ただ、これらの次世代製品群について現段階で明らかにされていることは、「これまでのロータスのレガシーを引き継ぐ」というメーカーのコメントぐらいなもので、パワートレインも駆動レイアウトも、何ひとつ分からない。
思い浮かぶことはある。今後、電動化を進めていくフランスのアルピーヌと共同でスポーツカーを開発していくことがすでに発表されているから、タイプ131もエヴァイヤの妹分のようなピュアEVになるんじゃないか? ということ。同じくジーリーの傘下にあるボルボが持っている内燃機関+過給器+電気モーターというモジュラー型ユニットを使ったハイブリッドモデルもありなんじゃないか? ということ。さらにボルボは1.3リッター3気筒ターボも持っているから、それをチューンナップして搭載する徹底的に軽さにこだわったモデルも登場するんじゃないか? ということ。仮にピュアEVやハイブリッドモデルであったとしても、ロータスはバッテリーの重量をクルマの低重心化に利用して抜群のフットワークを稼ぎ出すんじゃないか? なんて考えたりもする。
寂しさ半分 期待が半分
いずれにせよ、タイプ131とはいったいどんなスポーツカーなのか。その真実が見えてくるのはもう少し先のことだ。既存のモデルの年内生産中止が発表されているから、「詳細はこの2021年のどこかのタイミングで」ということになるだろう。
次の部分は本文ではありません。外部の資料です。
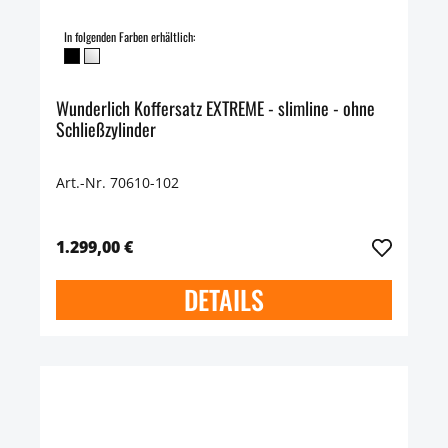
In folgenden Farben erhältlich:
Wunderlich Koffersatz EXTREME - slimline - ohne
Schließzylinder
Art.-Nr. 70610-102
1.299,00 €
DETAILS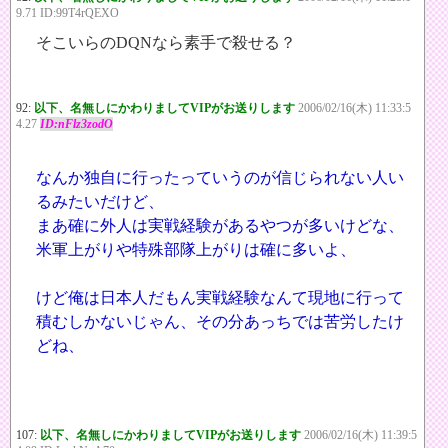
9.71 ID:99T4rQEXO
そこいらのDQNなら素手で殺せる？
92:
以下、名無しにかわりましてVIPがお送りします
2006/02/16(木) 11:33:5
4.27
ID:nFlz3zodO
なんか独自に行ったっていうのが信じられない人い
るみたいだけど、
まあ確に外人は実戦経験があるやつが多いけどな、
米軍上がりや特殊部隊上がりは確に多いよ、
けど俺は日本人だもん実戦経験なんて現地に行って
積むしかないじゃん、その分あっちでは苦労したけ
どね、
107:
以下、名無しにかわりましてVIPがお送りします
2006/02/16(木) 11:39:5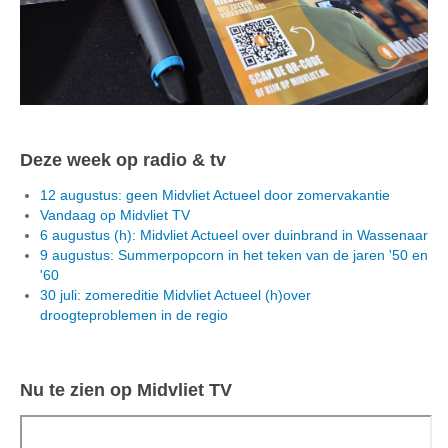
Deze week op radio & tv
12 augustus: geen Midvliet Actueel door zomervakantie
Vandaag op Midvliet TV
6 augustus (h): Midvliet Actueel over duinbrand in Wassenaar
9 augustus: Summerpopcorn in het teken van de jaren '50 en
'60
30 juli: zomereditie Midvliet Actueel (h)over
droogteproblemen in de regio
Nu te zien op Midvliet TV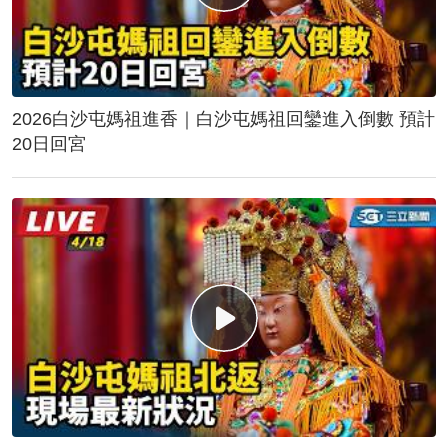
2026白沙屯媽祖進香｜白沙屯媽祖回鑾進入倒數 預計
20日回宮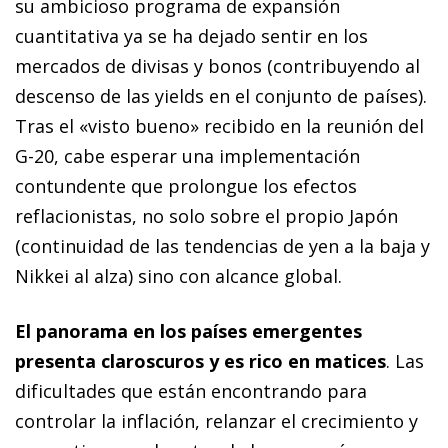
su ambicioso programa de expansión
cuantitativa ya se ha dejado sentir en los
mercados de divisas y bonos (contribuyendo al
descenso de las
yields
en el conjunto de países).
Tras el «visto bueno» recibido en la reunión del
G-20, cabe esperar una implementación
contundente que prolongue los efectos
reflacionistas, no solo sobre el propio Japón
(continuidad de las tendencias de yen a la baja y
Nikkei al alza) sino con alcance global.
El panorama en los países emergentes
presenta claroscuros y es rico en matices
. Las
dificultades que están encontrando para
controlar la inflación, relanzar el crecimiento y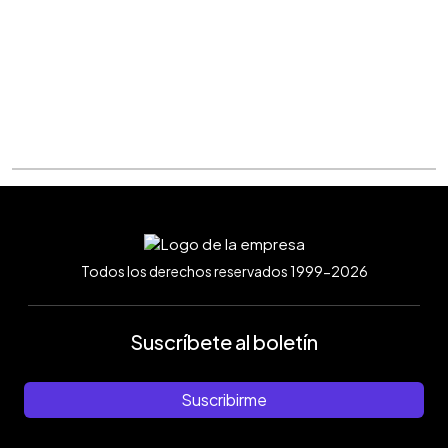
Todos los derechos reservados 1999-2026
Suscríbete al boletín
Suscribirme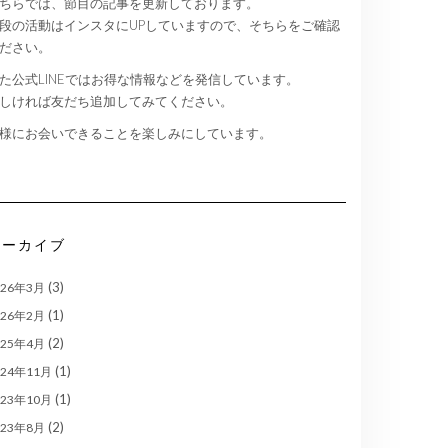
ちらでは、節目の記事を更新しております。
段の活動はインスタにUPしていますので、そちらをご確認
ださい。
た公式LINEではお得な情報などを発信しています。
しければ友だち追加してみてください。
様にお会いできることを楽しみにしています。
アーカイブ
(3)
026年3月
(1)
026年2月
(2)
025年4月
(1)
024年11月
(1)
023年10月
(2)
023年8月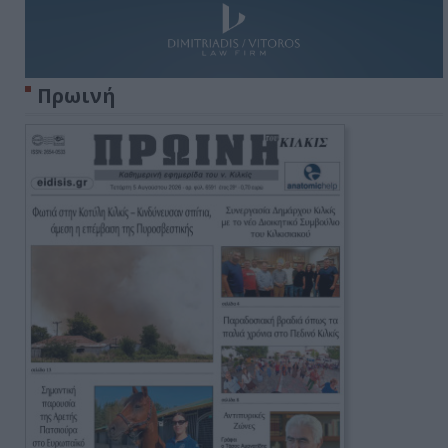
Πρωινή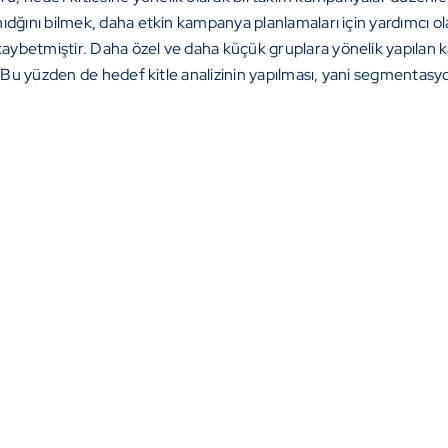
dğını bilmek, daha etkin kampanya planlamaları için yardımcı olac
ybetmiştir. Daha özel ve daha küçük gruplara yönelik yapılan k
 Bu yüzden de hedef kitle analizinin yapılması, yani segmentasyon a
これはもう、期待を込めて待つしかない。
そんなふうに思っていたら、この2月8日、エリーゼとエキシージのファイナルエディションが発表された。「エリーゼ スポーツ220」をベースにパワーを23PS引き上げて243PSとした「エリーゼ スポーツ240ファイナルエディション」、生産が終わっている「エキシージ スポーツ350」をベースに、パワーを52PSも上乗せして402PSとした「エキシージ スポーツ390ファイナルエディション」、そして「エキシージ スポーツ410」をベースに最高出力をプラス10PSの426PSとし、シャシー/ブレーキまわりにも手を加えた「エキシージ スポーツ420ファイナルエディション」の3車種だ。いずれも標準モデルとは異なるエキストラのあれこれが盛り込まれていて、777万円、1177万円、1397万円という決して安くはないプライスタグすらリーズナブルと思えてしまう仕様だ。
これらが完売したら、エリーゼがけん引してきたジェネレーションのロータスには幕が下りることになる。何とも寂しい。時代の移り変わりが悲しい。それでいて、ちょっとばかり次に期待するワクワク感があったりもする。僕たちはそうした複雑な気分で、日本とロータスの美しい春を待つことになるのだ。